The Kearsarge Regional School District operates pursuant to a charter adopted in 1997. In 2006, the petitioner sought to amend the charter through a citizen petition. The text of the proposed warrant article was placed on the official ballot of the 2007 annual meeting, together with notations that both the school board and the official budget committee of the district did not recommend passage of the article. Following defeat of the measure at the polls, the proponents sued, claiming that it was unlawful for the school board and the budget committee to have added recommendations following the text of the warrant article. The trial court dismissed their petition.
On appeal to the Supreme Court, the petitioner argued that this charter provision was invalid, in that it was not expressly authorized by the language of RSA Chapter 49-B. However, the Court held that charter provisions are valid so long as they are not preempted by other statutes and not inconsistent with the purpose and intent of the authorizing statute, even if they contain language which has not been expressly authorized by the state legislature in the text of the statute.

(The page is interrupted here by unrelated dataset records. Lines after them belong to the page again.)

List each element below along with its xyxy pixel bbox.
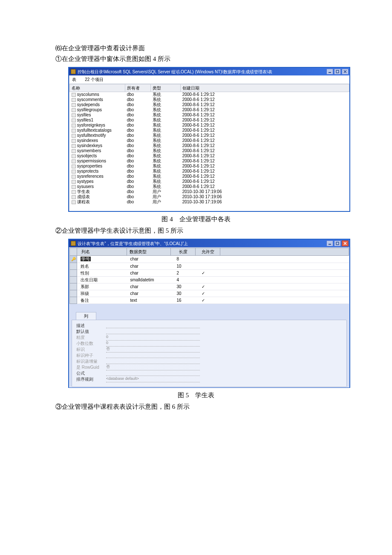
table-row[interactable]: 学生表dbo用户2010-10-30 17:19:06	[70, 189, 349, 194]
titlebar[interactable]: 设计表“学生表”，位置是“学生成绩管理表”中、“(LOCAL)”上	[69, 240, 349, 247]
col-type[interactable]: 数据类型	[127, 248, 171, 256]
design-row[interactable]: 出生日期smalldatetim4	[70, 276, 349, 283]
tab-column[interactable]: 列	[76, 312, 96, 320]
table-row[interactable]: sysfulltextnotifydbo系统2000-8-6 1:29:12	[70, 133, 349, 138]
row-selector[interactable]	[70, 290, 77, 297]
close-button[interactable]	[342, 69, 349, 75]
cell-length[interactable]: 30	[171, 283, 196, 290]
property-value[interactable]	[106, 329, 200, 334]
cell-length[interactable]: 4	[171, 276, 196, 283]
cell-owner: dbo	[125, 123, 151, 128]
table-row[interactable]: sysreferencesdbo系统2000-8-6 1:29:12	[70, 174, 349, 179]
cell-column-name[interactable]: 性别	[77, 269, 127, 276]
cell-data-type[interactable]: char	[127, 263, 171, 269]
design-row[interactable]: 姓名char10	[70, 263, 349, 269]
table-icon	[72, 170, 76, 173]
cell-column-name[interactable]: 学号	[77, 256, 127, 263]
col-name[interactable]: 列名	[77, 248, 127, 256]
design-row[interactable]: 备注text16✓	[70, 297, 349, 304]
cell-length[interactable]: 2	[171, 269, 196, 276]
row-selector[interactable]	[70, 263, 77, 269]
cell-allow-null[interactable]	[196, 256, 220, 263]
cell-allow-null[interactable]	[196, 276, 220, 283]
cell-data-type[interactable]: char	[127, 290, 171, 297]
cell-length[interactable]: 8	[171, 256, 196, 263]
cell-data-type[interactable]: char	[127, 256, 171, 263]
property-value[interactable]: 0	[106, 334, 200, 341]
table-row[interactable]: 成绩表dbo用户2010-10-30 17:19:06	[70, 194, 349, 199]
table-row[interactable]: sysusersdbo系统2000-8-6 1:29:12	[70, 184, 349, 189]
cell-length[interactable]: 16	[171, 297, 196, 304]
table-row[interactable]: systypesdbo系统2000-8-6 1:29:12	[70, 179, 349, 184]
column-design-grid[interactable]: 列名 数据类型 长度 允许空 🔑学号char8姓名char10性别char2✓出…	[69, 248, 349, 304]
table-row[interactable]: 课程表dbo用户2010-10-30 17:19:06	[70, 199, 349, 205]
property-value[interactable]	[106, 371, 200, 376]
titlebar[interactable]: 控制台根目录\Microsoft SQL Servers\SQL Server …	[69, 68, 349, 75]
row-selector[interactable]	[70, 276, 77, 283]
close-button[interactable]	[342, 240, 349, 246]
table-list[interactable]: 名称 所有者 类型 创建日期 syscolumnsdbo系统2000-8-6 1…	[69, 84, 349, 205]
cell-allow-null[interactable]	[196, 263, 220, 269]
property-value[interactable]: 0	[106, 340, 200, 347]
cell-length[interactable]: 30	[171, 290, 196, 297]
cell-data-type[interactable]: text	[127, 297, 171, 304]
design-row[interactable]: 性别char2✓	[70, 269, 349, 276]
col-date[interactable]: 创建日期	[181, 84, 349, 92]
table-row[interactable]: syspermissionsdbo系统2000-8-6 1:29:12	[70, 159, 349, 164]
row-selector[interactable]	[70, 297, 77, 304]
table-row[interactable]: sysmembersdbo系统2000-8-6 1:29:12	[70, 148, 349, 153]
cell-column-name[interactable]: 备注	[77, 297, 127, 304]
cell-column-name[interactable]: 系部	[77, 283, 127, 290]
svg-rect-5	[336, 242, 339, 245]
cell-allow-null[interactable]: ✓	[196, 290, 220, 297]
cell-length[interactable]: 10	[171, 263, 196, 269]
cell-column-name[interactable]: 出生日期	[77, 276, 127, 283]
col-allow-null[interactable]: 允许空	[196, 248, 220, 256]
property-value[interactable]: 否	[106, 364, 200, 370]
col-owner[interactable]: 所有者	[125, 84, 151, 92]
table-row[interactable]: sysfilesdbo系统2000-8-6 1:29:12	[70, 113, 349, 118]
property-value[interactable]: 否	[106, 346, 200, 353]
list-pane[interactable]: 表 22 个项目 名称 所有者 类型 创建日期 syscolumnsdbo系统2…	[69, 75, 349, 211]
col-length[interactable]: 长度	[171, 248, 196, 256]
cell-name: sysmembers	[77, 148, 101, 153]
property-value[interactable]	[106, 353, 200, 358]
table-row[interactable]: sysindexesdbo系统2000-8-6 1:29:12	[70, 138, 349, 143]
table-row[interactable]: sysdependsdbo系统2000-8-6 1:29:12	[70, 102, 349, 107]
col-name[interactable]: 名称	[70, 84, 125, 92]
cell-allow-null[interactable]: ✓	[196, 283, 220, 290]
cell-data-type[interactable]: char	[127, 269, 171, 276]
table-icon	[72, 165, 76, 168]
col-type[interactable]: 类型	[151, 84, 181, 92]
cell-column-name[interactable]: 姓名	[77, 263, 127, 269]
cell-data-type[interactable]: char	[127, 283, 171, 290]
table-row[interactable]: syscolumnsdbo系统2000-8-6 1:29:12	[70, 92, 349, 98]
table-row[interactable]: sysobjectsdbo系统2000-8-6 1:29:12	[70, 153, 349, 159]
cell-data-type[interactable]: smalldatetim	[127, 276, 171, 283]
table-row[interactable]: sysprotectsdbo系统2000-8-6 1:29:12	[70, 169, 349, 174]
property-value[interactable]	[106, 359, 200, 364]
table-row[interactable]: sysforeignkeysdbo系统2000-8-6 1:29:12	[70, 123, 349, 128]
table-row[interactable]: sysfiles1dbo系统2000-8-6 1:29:12	[70, 118, 349, 123]
cell-column-name[interactable]: 班级	[77, 290, 127, 297]
table-row[interactable]: syscommentsdbo系统2000-8-6 1:29:12	[70, 97, 349, 102]
maximize-button[interactable]	[334, 69, 341, 75]
row-selector[interactable]	[70, 269, 77, 276]
design-row[interactable]: 系部char30✓	[70, 283, 349, 290]
property-value[interactable]	[106, 323, 200, 328]
table-row[interactable]: sysfulltextcatalogsdbo系统2000-8-6 1:29:12	[70, 128, 349, 133]
design-row[interactable]: 🔑学号char8	[70, 256, 349, 263]
minimize-button[interactable]	[326, 69, 333, 75]
design-row[interactable]: 班级char30✓	[70, 290, 349, 297]
minimize-button[interactable]	[326, 240, 333, 246]
table-row[interactable]: sysfilegroupsdbo系统2000-8-6 1:29:12	[70, 107, 349, 113]
cell-date: 2000-8-6 1:29:12	[181, 184, 349, 189]
table-row[interactable]: sysindexkeysdbo系统2000-8-6 1:29:12	[70, 143, 349, 148]
table-row[interactable]: syspropertiesdbo系统2000-8-6 1:29:12	[70, 164, 349, 169]
property-value[interactable]: <database default>	[106, 376, 200, 382]
maximize-button[interactable]	[334, 240, 341, 246]
row-selector[interactable]: 🔑	[70, 256, 77, 263]
cell-allow-null[interactable]: ✓	[196, 297, 220, 304]
row-selector[interactable]	[70, 283, 77, 290]
cell-allow-null[interactable]: ✓	[196, 269, 220, 276]
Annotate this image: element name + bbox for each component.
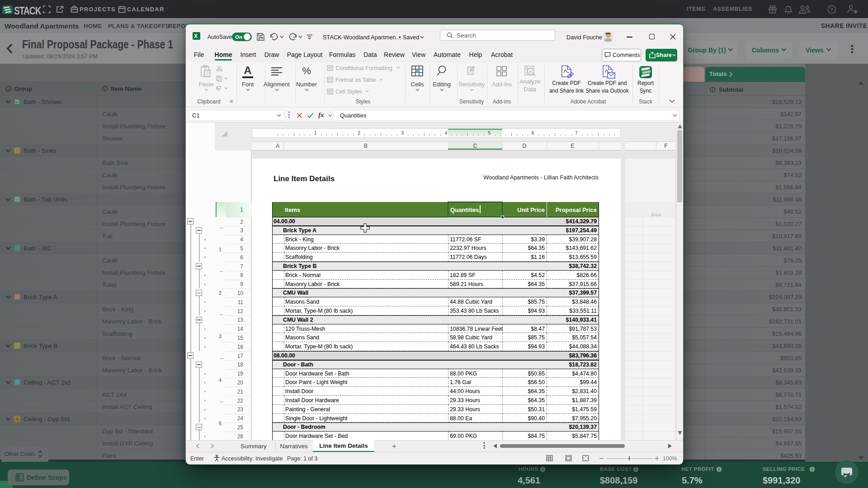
svg-text:?: ? [830, 7, 833, 12]
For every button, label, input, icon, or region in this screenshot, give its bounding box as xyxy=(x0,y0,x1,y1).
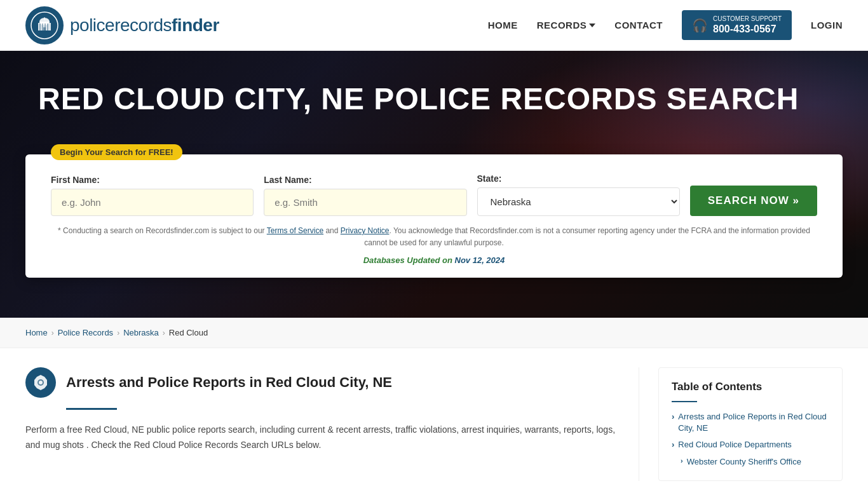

Here, the purpose and intent of the statute was to regulate how a municipality could act to change the terms of the charter or the form of its government. The presence or absence of a recommendation on an official ballot from either the governing body or the budget committee did not serve to change the charter or form of government. Since the legislative decision remained with the people through their vote, the practice was consistent with the statute and was sustained.